• **WHAT THIS TASK INVOLVES**
Return every line from the records below in which the word "viewBox" is found.

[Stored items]
——

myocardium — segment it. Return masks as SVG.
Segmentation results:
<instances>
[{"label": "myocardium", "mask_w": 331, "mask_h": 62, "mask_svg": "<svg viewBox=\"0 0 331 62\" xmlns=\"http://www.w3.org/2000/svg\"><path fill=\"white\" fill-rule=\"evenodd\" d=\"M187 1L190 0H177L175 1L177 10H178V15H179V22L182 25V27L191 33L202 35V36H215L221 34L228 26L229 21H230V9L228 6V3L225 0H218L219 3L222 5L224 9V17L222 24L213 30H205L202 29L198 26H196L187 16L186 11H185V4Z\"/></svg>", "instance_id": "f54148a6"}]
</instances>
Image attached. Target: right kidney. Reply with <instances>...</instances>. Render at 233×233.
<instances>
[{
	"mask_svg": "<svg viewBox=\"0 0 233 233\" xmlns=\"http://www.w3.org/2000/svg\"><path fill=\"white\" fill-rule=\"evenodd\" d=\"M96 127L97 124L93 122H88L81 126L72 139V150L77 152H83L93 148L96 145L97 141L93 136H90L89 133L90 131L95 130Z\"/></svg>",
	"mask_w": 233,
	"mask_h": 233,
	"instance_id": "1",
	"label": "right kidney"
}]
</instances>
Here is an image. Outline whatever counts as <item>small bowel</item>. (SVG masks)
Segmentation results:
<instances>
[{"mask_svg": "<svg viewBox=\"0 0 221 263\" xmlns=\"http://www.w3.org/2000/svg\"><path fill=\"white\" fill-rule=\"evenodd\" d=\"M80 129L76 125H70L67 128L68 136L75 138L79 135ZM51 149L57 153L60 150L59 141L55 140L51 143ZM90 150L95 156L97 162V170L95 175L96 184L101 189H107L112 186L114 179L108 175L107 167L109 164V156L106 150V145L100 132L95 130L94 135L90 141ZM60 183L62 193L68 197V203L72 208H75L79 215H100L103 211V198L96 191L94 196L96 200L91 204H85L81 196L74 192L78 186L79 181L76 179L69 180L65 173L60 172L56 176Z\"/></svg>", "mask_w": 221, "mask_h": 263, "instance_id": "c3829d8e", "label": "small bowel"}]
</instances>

——

• **RESPONSE**
[{"label": "myocardium", "mask_w": 331, "mask_h": 62, "mask_svg": "<svg viewBox=\"0 0 331 62\" xmlns=\"http://www.w3.org/2000/svg\"><path fill=\"white\" fill-rule=\"evenodd\" d=\"M187 1L190 0H177L175 1L177 10H178V15H179V22L182 25V27L191 33L202 35V36H215L221 34L228 26L229 21H230V9L228 6V3L225 0H218L219 3L222 5L224 9V17L222 24L213 30H205L202 29L198 26H196L187 16L186 11H185V4Z\"/></svg>", "instance_id": "f54148a6"}]
	"mask_svg": "<svg viewBox=\"0 0 233 233\" xmlns=\"http://www.w3.org/2000/svg\"><path fill=\"white\" fill-rule=\"evenodd\" d=\"M96 127L97 124L93 122H88L81 126L72 139V150L77 152H83L93 148L96 145L97 141L93 136H90L89 133L90 131L95 130Z\"/></svg>",
[{"mask_svg": "<svg viewBox=\"0 0 221 263\" xmlns=\"http://www.w3.org/2000/svg\"><path fill=\"white\" fill-rule=\"evenodd\" d=\"M80 129L76 125H70L67 128L68 136L75 138L79 135ZM51 149L57 153L60 150L59 141L55 140L51 143ZM90 150L95 156L97 162V170L95 175L96 184L101 189H107L112 186L114 179L108 175L107 167L109 164V156L106 150V145L100 132L95 130L94 135L90 141ZM60 183L62 193L68 197V203L72 208H75L79 215H100L103 211V198L96 191L94 196L96 200L91 204H85L81 196L74 192L78 186L79 181L76 179L69 180L65 173L60 172L56 176Z\"/></svg>", "mask_w": 221, "mask_h": 263, "instance_id": "c3829d8e", "label": "small bowel"}]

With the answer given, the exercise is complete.